Selon le Bureau de coordination des affaires humanitaires des Nations unies (OCHA), une seule file d’attente pour du gaz de cuisine dans la ville de Khan Younès, dans le sud du pays, s’étendait sur plus d’un kilomètre.

La guerre et le blocus total imposé par Israël ont entraîné un effondrement économique généralisé, démultipliant les besoins humanitaires. Les Nations unies et d’autres organisations se disent désormais contraintes de remplacer le secteur privé. « S’il n’y a pas de produits commerciaux dans les magasins, ce que nous faisons en réalité, c’est transformer toute une population en un groupe qui dépend exclusivement de l’aide alimentaire : une erreur en termes de gestion », a déclaré au Wall Street Journal Tamara Alrifai, porte-parole de l'agence des Nations unies pour les réfugiés palestiniens, qui gère la plus grande opération d’aide à Gaza.
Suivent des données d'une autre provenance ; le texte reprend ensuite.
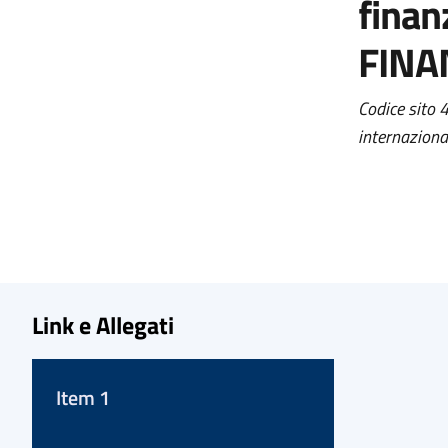
finan
FINA
Codice sito 
internaziona
Link e Allegati
Item 1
Une infographie montrant le nombre de camions d'aide humanitaire entrant dans la bande de Gaza chaque jour depuis le 21 octobre, d'après l'OCHA. Infographie AFP/Omar KAMAL et Gal ROMA

Les convois actuellement acheminés vers Gaza comprennent des livraisons de carburants pour alimenter les générateurs des installations, dont les hôpitaux. La fermeture le 11 octobre de l’unique centrale électrique avait interrompu l’approvisionnement à travers le territoire. Le reste du matériel envoyé inclut des produits de première nécessité. « Nous nous concentrons actuellement sur l’aide destinée spécifiquement à l’hiver, comme les tentes, les couvertures et les matelas », a déclaré Moshe Tetro, chef de l’Administration de coordination et de liaison de l’armée israélienne à Gaza, dans une vidéo diffusée sur X (ex-Twitter) dimanche, rapporte le WSJ.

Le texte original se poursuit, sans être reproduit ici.